UK government's poor data practices unpicked in NAO report
HMRC, ONS and the Department for Business and Industrial Strategy were all found to be misrecording data
The UK government's department-wide data practices have been scrutinised by a National Audit Office report published today, detailing the data failures committed by various government departments, drawing in examples such as Windrush.
The report's findings were alarming and showed a consistent disregard for common data collection and storage practices.
The report focused on three core issues surrounding the government's data practices, the first of which was data quality. While the report stipulated that "perfect data is both impossible to achieve and is very costly", it demanded that data should be "good enough" which the government's currently isn't.
The Windrush scandal was cited as an example of what can happen as a result of poor data quality. "The Home Office undertook elements of data-sharing activities without fully assessing the impact of the quality of the underlying data," the report read.
It's not the first time that Windrush has drawn scrutiny of the Home Office's methods of data handling, back in March a separate report from the House of Commons' Public Accounts Committee revealed that MPs were "seriously concerned" with the way the Home Office showed repeated disregard for data handling.

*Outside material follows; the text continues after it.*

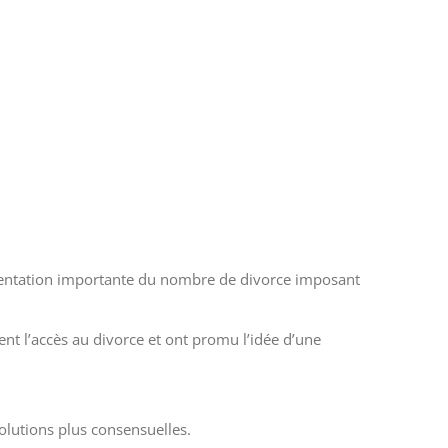
ugmentation importante du nombre de divorce imposant
t l’accès au divorce et ont promu l’idée d’une
solutions plus consensuelles.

Poor data quality can also lead to government departments being unable to assess their own effectiveness. The Department for Education wasn't able to properly assess academies and maintained schools because the only data it collected on them related to annual finances, according to the NAO report. The Ministry of Justice also made ill-informed decisions to the delivery of probation services based on inadequate data relating to previous probation services' methods and costs.
Secondly, the data standards used by the government were also called into question by the NAO, which said that it's important that data is presented in a consistent way so that government departments, when necessary and legally free to do so, can exchange information effectively to provide effective public services.
Across just 10 government departments, more than 20 different data collection methods were being used which led to issues such as the misrecording of businesses by HMRC, the Office of National Statistics and the Department for Business, Energy and Industrial Strategy.
Individuals' details were also being stored in a different way across departments, the report reveals. For example, 'Sam Jackson' on one department's system could be logged as 'Samantha Jackson' on another.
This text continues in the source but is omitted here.